Li Xianhai, Tang Qiang, Meng Fanbo, Du Pufeng, Chen Wei
Innovative Institute of Chinese Medicine and Pharmacy, Chengdu University of Traditional Chinese Medicine, Chengdu 611137, China.
School of Basic Medical Sciences, Chengdu University of Traditional Chinese Medicine, Chengdu 611137, China.
Comput Struct Biotechnol J. 2022 Mar 10;20:1345-1351. doi: 10.1016/j.csbj.2022.03.006. eCollection 2022.
The application of network pharmacology has greatly promoted the scientific interpretation of disease treatment mechanism of traditional Chinese medicine (TCM). However, the data required by network pharmacology analysis were scattered in different resources. In the present work, by integrating and reorganizing the data from multiple resources, we developed the intelligent network pharmacology platform unique for traditional Chinese medicine, called INPUT (http://cbcb.cdutcm.edu.cn/INPUT/), for automatically performing network pharmacology analysis. Besides the curated data collected from multiple resources, a series of bioinformatics tools for network pharmacology analysis were also embedded in INPUT, which makes it become the first automatic platform able to explore the disease treatment mechanisms of TCM. With the built-in tools, researchers can also analyze their own in-house data and obtain the results of pivotal ingredients, GO and KEGG pathway, protein-protein interactions, etc. In addition, as a proof-of-principle, INPUT was applied to decipher the antidepressant mechanism of a commonly used prescription. In summary, INPUT is a powerful platform for network pharmacology analysis and will facilitate the researches on drug discovery.

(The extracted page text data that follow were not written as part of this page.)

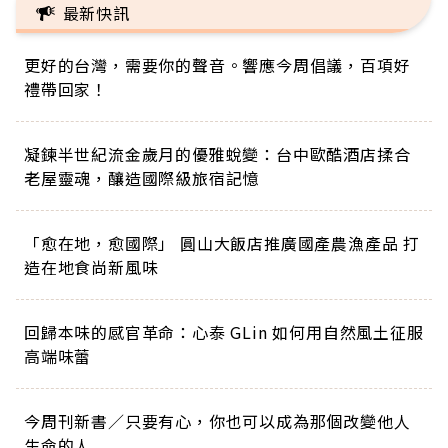
最新快訊
更好的台灣，需要你的聲音。響應今周倡議，百項好
禮帶回家！
凝鍊半世紀流金歲月的優雅蛻變：台中歐酷酒店揉合
老屋靈魂，釀造國際級旅宿記憶
「愈在地，愈國際」 圓山大飯店推廣國產農漁產品 打
造在地食尚新風味
回歸本味的感官革命：心泰 GLin 如何用自然風土征服
高端味蕾
今周刊新書／只要有心，你也可以成為那個改變他人
生命的人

网络药理学的应用极大地推动了对中药疾病治疗机制的科学阐释。然而,网络药理学分析所需的数据分散于不同资源中。在本研究中,通过整合和重组来自多种资源的数据,我们开发了独具特色的用于中药的智能网络药理学平台INPUT(http://cbcb.cdutcm.edu.cn/INPUT/),以自动进行网络药理学分析。除了从多种资源收集的经过整理的数据外,INPUT还嵌入了一系列用于网络药理学分析的生物信息学工具,这使其成为首个能够探索中药疾病治疗机制的自动化平台。借助内置工具,研究人员还可以分析自己的内部数据,并获得关键成分、基因本体(GO)和京都基因与基因组百科全书(KEGG)通路、蛋白质-蛋白质相互作用等结果。此外,作为原理验证,INPUT被应用于解读一种常用方剂的抗抑郁机制。总之,INPUT是一个强大的网络药理学分析平台,将促进药物研发研究。